Desde mediados de 2014 hasta finales de 2022, Gallardo construyó una era de esplendor en uno de los grandes del fútbol sudamericano, destacando por ganar dos Copas Libertadores (2015 y 2018), una de ellas derrotando en la final al rival eterno Boca Juniors, además de una Copa Sudamericana (2014).

Sin embargo, tras un 2022 discreto, el entrenador optó por marcharse.
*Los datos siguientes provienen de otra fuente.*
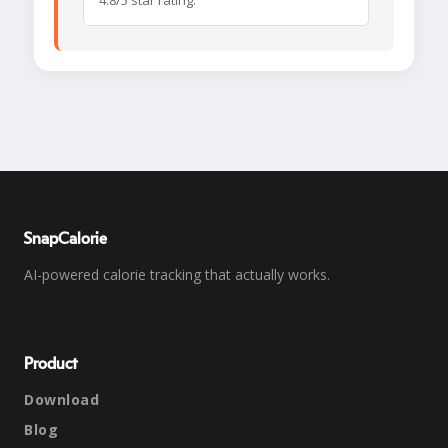
4.8/5 star rating.
SnapCalorie
AI-powered calorie tracking that actually works.
Product
Download
Blog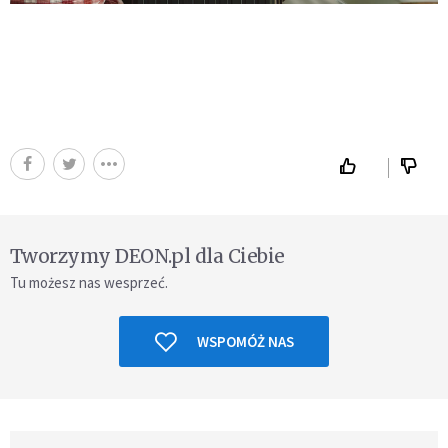
Tworzymy DEON.pl dla Ciebie
Tu możesz nas wesprzeć.
WSPOMÓŻ NAS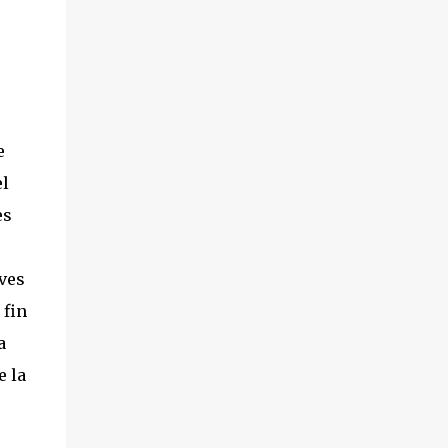
e
el
es
o
eves
 fin
a
e la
Después de casi un año sin actividad, asumió en Al-Ittihad de Arabia Saudita, de donde lo despidieron por pobres rendimientos a mediados de 2024.

Semanas más tarde, y tras la salida de Martín Demichelis, quien lo había sucedido en ese año y medio de ausencia, Gallardo regresó al banquillo del Millonario para una segunda etapa que ahora cojea.

 

Caída en picado

 

Al volver a River, el Muñeco rubricó un contrato hasta finales de 2025 que el nuevo presidente, Stefano Di Carlo, extendió hasta diciembre de 2026, aun con un año en el que el conjunto ni siquiera accedió a la Libertadores.

Junto a esa sorprendente exclusión del certamen continental más relevante, Gallardo ha sumado varios tropiezos al no alzarse con ninguno de los múltiples títulos en oferta en la competición doméstica, a pesar de haber gastado más de 70 millones de dólares en potenciar la plantilla.

El domingo, River cayó 1-0 en su desplazamiento al puntero Vélez Sarsfield, lo que lo relegó al décimo puesto en su grupo y al vigésimo primero en la clasificación general de 30 equipos.

Para mayor aflicción, el equipo solo ha marcado cuatro goles en seis duelos de liga, ninguno por parte de sus atacantes, lo que evidencia un preocupante vacío en el ataque.

Estas cifras adversas se arrastran desde el pasado año: River es el club con más caídas (12) en los últimos 20 encuentros locales, un registro inadecuado para una de las entidades más seguidas y fuertes de Argentina.

Tras la derrota ante Vélez, Gallardo evitó la conferencia de prensa postpartido habitual y los medios locales indicaron que el preparador tomará unas horas para meditar, analizar el panorama y determinar si puede enderezar la situación o, en cambio, opta por abandonar el cargo. 

 

"No contemplo renunciar"

 

"La afición obviamente no está satisfecha cuando perdemos y lo está cuando vencemos. Debemos hallar esa conexión entre la gente y el equipo", manifestó el Muñeco la semana anterior, tras una victoria ajustada 1-0 frente a Ciudad de Bolívar (de segunda categoría) en la Copa Argentina.

"No contemplo dar un paso atrás. Todo el revuelo por los resultados siempre existe, especialmente cuando no son positivos. Pero si eso nos perturba, significa que no creemos en lo que hacemos. Y yo sí creo, todos lo creemos", añadió.

Gallardo, por ahora, se reencontrará con sus seguidores el jueves en el Monumental, donde es improbable que los miles de partidarios del equipo de la banda roja abucheen al ídolo que tiene su estatua casi a la entrada del estadio.

Desde la cúpula directiva encabezada por Stefano Di Carlo, la voluntad es respaldar sin interferencias la resolución del emblema, quien tiene la última palabra sobre su porvenir.